Example 3: LAG() - Calculating the difference in sales amount from the previous sale within each region.

SELECT
    sale_id,
    product_id,
    sale_date,
    amount,
    region,
    LAG(amount, 1, 0) OVER (PARTITION BY region ORDER BY sale_date) AS previous_sale_amount,
    amount - LAG(amount, 1, 0) OVER (PARTITION BY region ORDER BY sale_date) AS amount_difference
FROM
    sales;

Output:

sale_id	product_id	sale_date	amount	region	previous_sale_amount	amount_difference
1	101	2023-01-15	150.00	North	0.00	150.00
2	102	2023-01-20	200.00	North	150.00	50.00
3	101	2023-02-10	180.00	North	200.00	-20.00
4	103	2023-02-25	250.00	North	180.00	70.00
5	101	2023-01-05	120.00	South	0.00	120.00
6	102	2023-01-18	180.00	South	120.00	60.00
7	103	2023-02-01	220.00	South	180.00	40.00
8	101	2023-02-15	200.00	South	220.00	-20.00

(Note: The LAG function’s third argument (0 in this case) is the default value if there’s no previous row.)

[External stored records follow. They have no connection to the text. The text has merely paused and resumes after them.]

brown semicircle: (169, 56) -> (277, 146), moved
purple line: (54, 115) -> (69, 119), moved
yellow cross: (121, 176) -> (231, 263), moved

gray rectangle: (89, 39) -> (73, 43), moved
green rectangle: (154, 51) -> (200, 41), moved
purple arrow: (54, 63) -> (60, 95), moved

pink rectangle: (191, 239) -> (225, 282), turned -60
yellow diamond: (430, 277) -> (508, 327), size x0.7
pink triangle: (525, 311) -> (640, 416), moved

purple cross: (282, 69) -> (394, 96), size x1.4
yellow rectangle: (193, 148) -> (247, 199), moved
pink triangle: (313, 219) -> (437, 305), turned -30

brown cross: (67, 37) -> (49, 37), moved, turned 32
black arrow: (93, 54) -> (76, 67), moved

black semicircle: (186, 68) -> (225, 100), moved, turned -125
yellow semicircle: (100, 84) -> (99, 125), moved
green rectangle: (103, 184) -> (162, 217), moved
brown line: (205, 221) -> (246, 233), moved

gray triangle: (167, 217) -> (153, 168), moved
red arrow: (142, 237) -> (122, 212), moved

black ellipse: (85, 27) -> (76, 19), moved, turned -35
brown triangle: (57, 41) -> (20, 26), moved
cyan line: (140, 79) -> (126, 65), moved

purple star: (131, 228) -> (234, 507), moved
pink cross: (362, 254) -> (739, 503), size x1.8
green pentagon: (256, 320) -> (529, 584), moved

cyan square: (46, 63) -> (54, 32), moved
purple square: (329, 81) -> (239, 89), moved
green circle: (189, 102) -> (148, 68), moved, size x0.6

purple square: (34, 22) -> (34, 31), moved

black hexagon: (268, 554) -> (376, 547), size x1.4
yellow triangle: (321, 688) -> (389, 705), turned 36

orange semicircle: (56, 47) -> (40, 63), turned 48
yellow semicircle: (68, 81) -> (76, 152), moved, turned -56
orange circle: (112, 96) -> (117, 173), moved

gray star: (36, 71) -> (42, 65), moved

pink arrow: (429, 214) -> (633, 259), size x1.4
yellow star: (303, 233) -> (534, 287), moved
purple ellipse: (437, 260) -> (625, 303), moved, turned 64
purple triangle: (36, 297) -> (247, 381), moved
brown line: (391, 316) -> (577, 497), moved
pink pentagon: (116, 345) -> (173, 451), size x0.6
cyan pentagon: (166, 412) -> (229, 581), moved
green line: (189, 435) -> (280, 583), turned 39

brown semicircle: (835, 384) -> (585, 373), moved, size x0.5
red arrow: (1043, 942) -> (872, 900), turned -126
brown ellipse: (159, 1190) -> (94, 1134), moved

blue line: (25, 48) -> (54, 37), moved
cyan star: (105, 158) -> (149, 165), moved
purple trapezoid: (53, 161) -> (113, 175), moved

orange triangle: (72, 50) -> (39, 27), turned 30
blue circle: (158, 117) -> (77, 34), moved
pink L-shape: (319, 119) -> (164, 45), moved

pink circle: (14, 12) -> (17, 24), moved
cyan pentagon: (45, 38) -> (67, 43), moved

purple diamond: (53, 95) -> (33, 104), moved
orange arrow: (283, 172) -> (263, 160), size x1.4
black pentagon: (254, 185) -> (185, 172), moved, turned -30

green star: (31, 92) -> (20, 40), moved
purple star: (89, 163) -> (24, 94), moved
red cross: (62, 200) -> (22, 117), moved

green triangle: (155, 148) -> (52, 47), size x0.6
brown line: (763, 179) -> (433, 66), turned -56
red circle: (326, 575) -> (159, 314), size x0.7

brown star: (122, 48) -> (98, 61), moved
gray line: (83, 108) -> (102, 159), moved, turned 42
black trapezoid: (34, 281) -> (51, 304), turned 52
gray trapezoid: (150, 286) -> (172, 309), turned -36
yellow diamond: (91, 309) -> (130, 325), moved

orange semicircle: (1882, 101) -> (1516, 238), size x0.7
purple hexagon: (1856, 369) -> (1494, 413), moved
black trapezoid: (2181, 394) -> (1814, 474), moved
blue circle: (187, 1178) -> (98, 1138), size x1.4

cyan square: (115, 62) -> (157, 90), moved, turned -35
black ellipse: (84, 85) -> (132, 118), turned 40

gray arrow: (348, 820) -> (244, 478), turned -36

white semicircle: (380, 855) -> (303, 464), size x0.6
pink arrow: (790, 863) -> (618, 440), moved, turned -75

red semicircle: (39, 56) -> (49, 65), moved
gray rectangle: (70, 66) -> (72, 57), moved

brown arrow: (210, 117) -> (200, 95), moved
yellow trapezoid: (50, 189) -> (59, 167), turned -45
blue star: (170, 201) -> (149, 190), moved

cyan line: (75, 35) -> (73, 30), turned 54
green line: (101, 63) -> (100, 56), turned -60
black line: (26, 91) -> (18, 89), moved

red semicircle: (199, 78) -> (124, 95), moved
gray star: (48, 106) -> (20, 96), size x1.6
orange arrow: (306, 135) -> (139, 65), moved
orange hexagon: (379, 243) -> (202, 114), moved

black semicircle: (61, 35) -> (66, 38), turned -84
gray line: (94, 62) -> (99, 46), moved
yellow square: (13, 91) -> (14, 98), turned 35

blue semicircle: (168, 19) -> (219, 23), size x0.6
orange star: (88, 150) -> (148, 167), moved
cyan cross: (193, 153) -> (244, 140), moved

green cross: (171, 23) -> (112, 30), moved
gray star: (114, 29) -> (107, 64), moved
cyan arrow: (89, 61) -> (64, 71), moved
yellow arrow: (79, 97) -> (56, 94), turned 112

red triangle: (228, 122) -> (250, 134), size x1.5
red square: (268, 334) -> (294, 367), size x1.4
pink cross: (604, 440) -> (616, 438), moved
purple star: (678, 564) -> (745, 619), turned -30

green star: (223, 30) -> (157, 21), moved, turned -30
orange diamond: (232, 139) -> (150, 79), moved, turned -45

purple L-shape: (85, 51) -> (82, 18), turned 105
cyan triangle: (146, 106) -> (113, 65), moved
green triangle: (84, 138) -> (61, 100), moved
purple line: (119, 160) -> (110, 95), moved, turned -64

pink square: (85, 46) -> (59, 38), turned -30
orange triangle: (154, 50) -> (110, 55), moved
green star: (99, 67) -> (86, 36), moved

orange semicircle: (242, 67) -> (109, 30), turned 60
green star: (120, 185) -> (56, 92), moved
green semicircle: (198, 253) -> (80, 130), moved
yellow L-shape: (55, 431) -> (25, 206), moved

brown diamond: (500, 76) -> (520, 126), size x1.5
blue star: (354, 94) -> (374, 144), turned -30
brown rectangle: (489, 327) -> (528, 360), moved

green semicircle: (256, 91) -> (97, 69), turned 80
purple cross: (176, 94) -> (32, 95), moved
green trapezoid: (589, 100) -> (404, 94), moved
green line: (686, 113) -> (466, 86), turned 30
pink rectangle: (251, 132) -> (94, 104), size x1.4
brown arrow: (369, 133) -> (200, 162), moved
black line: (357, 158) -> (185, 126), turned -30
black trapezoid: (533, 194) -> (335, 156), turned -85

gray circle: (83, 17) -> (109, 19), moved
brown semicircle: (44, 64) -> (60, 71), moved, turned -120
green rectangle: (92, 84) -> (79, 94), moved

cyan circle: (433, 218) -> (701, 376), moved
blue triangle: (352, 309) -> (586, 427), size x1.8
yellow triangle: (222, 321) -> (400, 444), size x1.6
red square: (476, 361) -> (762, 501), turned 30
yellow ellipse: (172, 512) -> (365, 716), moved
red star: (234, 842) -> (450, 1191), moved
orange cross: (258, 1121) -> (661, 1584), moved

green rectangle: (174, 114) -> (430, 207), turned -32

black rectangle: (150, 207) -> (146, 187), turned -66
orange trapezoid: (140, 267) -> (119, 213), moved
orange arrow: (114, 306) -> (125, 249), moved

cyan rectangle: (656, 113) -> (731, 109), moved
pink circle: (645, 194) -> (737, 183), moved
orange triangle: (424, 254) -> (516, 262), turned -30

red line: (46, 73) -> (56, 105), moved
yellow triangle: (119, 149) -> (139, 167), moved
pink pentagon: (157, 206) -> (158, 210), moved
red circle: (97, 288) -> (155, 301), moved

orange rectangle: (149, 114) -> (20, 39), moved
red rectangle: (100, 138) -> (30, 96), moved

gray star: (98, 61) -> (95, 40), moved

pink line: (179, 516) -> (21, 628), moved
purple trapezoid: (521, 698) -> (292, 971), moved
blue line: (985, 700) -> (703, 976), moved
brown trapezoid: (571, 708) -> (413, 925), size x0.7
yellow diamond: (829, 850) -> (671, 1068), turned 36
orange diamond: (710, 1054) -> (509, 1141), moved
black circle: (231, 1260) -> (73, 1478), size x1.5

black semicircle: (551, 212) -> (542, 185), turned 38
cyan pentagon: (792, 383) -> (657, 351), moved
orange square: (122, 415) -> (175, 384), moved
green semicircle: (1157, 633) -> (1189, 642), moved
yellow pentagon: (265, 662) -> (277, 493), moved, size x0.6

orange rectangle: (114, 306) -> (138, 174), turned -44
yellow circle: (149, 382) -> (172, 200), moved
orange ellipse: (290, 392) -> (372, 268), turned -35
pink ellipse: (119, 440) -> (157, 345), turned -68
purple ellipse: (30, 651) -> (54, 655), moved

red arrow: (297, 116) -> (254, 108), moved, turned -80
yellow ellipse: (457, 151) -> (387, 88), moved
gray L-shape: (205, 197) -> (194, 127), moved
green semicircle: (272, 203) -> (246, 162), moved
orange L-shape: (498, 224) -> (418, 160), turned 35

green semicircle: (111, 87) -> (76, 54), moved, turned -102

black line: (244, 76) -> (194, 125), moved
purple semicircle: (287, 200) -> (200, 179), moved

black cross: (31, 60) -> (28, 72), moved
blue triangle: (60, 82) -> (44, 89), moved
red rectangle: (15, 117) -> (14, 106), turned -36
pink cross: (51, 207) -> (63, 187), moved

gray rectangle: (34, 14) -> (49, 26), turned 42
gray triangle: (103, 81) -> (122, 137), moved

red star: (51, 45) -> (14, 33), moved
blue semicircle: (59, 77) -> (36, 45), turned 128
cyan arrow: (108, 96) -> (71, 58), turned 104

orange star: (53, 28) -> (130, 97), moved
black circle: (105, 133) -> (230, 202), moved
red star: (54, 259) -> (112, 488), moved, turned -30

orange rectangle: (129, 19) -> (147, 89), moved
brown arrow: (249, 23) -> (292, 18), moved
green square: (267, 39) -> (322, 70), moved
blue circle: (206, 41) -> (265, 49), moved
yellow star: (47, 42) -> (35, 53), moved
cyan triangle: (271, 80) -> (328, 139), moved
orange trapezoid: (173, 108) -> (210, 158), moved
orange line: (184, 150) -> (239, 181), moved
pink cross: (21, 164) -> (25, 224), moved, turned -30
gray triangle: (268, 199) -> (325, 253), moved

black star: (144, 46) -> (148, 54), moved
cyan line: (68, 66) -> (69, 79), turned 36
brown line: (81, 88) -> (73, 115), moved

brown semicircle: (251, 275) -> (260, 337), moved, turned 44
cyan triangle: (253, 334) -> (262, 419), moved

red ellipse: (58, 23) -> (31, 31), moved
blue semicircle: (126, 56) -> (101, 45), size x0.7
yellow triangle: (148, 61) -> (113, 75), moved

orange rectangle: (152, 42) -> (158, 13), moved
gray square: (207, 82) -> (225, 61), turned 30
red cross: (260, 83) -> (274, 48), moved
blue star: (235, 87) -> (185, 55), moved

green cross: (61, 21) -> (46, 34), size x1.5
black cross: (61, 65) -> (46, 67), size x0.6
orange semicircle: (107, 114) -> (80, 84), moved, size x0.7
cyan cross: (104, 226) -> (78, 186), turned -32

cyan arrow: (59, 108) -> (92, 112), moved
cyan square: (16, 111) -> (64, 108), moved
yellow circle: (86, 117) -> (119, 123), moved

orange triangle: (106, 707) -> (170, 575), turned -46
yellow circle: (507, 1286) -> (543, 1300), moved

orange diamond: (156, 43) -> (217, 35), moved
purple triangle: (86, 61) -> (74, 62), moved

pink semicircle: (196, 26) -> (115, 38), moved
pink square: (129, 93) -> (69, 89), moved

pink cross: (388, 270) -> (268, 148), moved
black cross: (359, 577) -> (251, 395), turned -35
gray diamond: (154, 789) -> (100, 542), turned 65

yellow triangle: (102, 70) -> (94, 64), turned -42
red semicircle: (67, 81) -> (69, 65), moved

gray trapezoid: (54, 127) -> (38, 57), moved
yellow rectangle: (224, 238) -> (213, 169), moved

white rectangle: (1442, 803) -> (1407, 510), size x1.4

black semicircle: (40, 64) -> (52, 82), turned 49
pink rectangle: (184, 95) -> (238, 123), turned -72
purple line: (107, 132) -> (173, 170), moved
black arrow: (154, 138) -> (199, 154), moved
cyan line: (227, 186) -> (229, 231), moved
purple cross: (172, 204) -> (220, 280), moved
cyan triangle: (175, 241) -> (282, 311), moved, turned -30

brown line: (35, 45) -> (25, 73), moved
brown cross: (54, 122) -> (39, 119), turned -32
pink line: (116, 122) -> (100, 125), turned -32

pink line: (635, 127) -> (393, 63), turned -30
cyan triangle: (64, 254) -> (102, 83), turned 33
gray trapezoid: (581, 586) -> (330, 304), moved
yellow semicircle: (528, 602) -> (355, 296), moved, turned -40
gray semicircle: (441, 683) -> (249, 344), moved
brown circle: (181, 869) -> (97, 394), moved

Example 4: LEAD() - Finding the next sale date for each product.

SELECT
    sale_id,
    product_id,
    sale_date,
    amount,
    region,
    LEAD(sale_date, 1, NULL) OVER (PARTITION BY product_id ORDER BY sale_date) AS next_sale_date
FROM
    sales;

Output:

sale_id	product_id	sale_date	amount	region	next_sale_date
5	101	2023-01-05	120.00	South	2023-01-15
1	101	2023-01-15	150.00	North	2023-02-10
3	101	2023-02-10	180.00	North	2023-02-15
8	101	2023-02-15	200.00	South	NULL
6	102	2023-01-18	180.00	South	2023-01-20
2	102	2023-01-20	200.00	North	NULL
7	103	2023-02-01	220.00	South	2023-02-25
4	103	2023-02-25	250.00	North	NULL

(Note: The LEAD function’s third argument (NULL in this case) is the default value if there’s no subsequent row.)

6. Common Pitfalls

Missing ORDER BY: For ROW_NUMBER(), RANK(), LAG(), and LEAD(), the ORDER BY clause is crucial. Omitting it (or using an incorrect order) will lead to unpredictable results.
Incorrect PARTITION BY: Incorrect partitioning will apply the window function across the wrong set of rows, leading to incorrect calculations.
Confusing ROWS and RANGE: ROWS specifies the frame in terms of the number of rows, while RANGE specifies the frame based on the value of the ORDER BY column. Choose the appropriate frame specification based on your requirements. RANGE must have exactly one ORDER BY expression.
Performance Issues: Window functions can be resource-intensive. Monitor query execution plans and optimize as needed. Improper use can lead to full table scans.
Incorrect Default Values for LAG() and LEAD(): If you don’t provide a default value, LAG() and LEAD() will return NULL for the first/last row in a partition. Consider whether NULL is the desired behavior.

Troubleshooting Tips:

Examine Execution Plans: Use your database’s query execution plan tool to identify performance bottlenecks.
Simplify the Query: Remove unnecessary columns and clauses to isolate the problem.
Test with Small Data Sets: Use a small subset of your data to test your window function logic.
Break Down the Query: Calculate intermediate results using subqueries to understand the behavior of each part of the query.

7. Database Variations

While the core syntax is generally consistent, there are some database-specific variations:

MySQL: MySQL 8.0+ fully supports window functions. Older versions have limited support.
PostgreSQL: PostgreSQL has robust window function support, including advanced features like custom window functions.
SQL Server: SQL Server supports window functions from SQL Server 2005 onwards.
Oracle: Oracle has comprehensive window function support, including analytic functions that are similar to window functions.

Specific Differences:

Syntax: Minor syntax variations may exist, such as the placement of the OVER() clause.
Function Availability: Some databases may not support all window functions.
Performance: Performance characteristics can vary significantly across databases.
Frame Specification: The syntax for specifying the window frame (using ROWS or RANGE) may differ slightly.

Always consult the documentation for your specific database version for the most accurate and up-to-date information. Pay attention to database-specific performance tuning recommendations for window functions.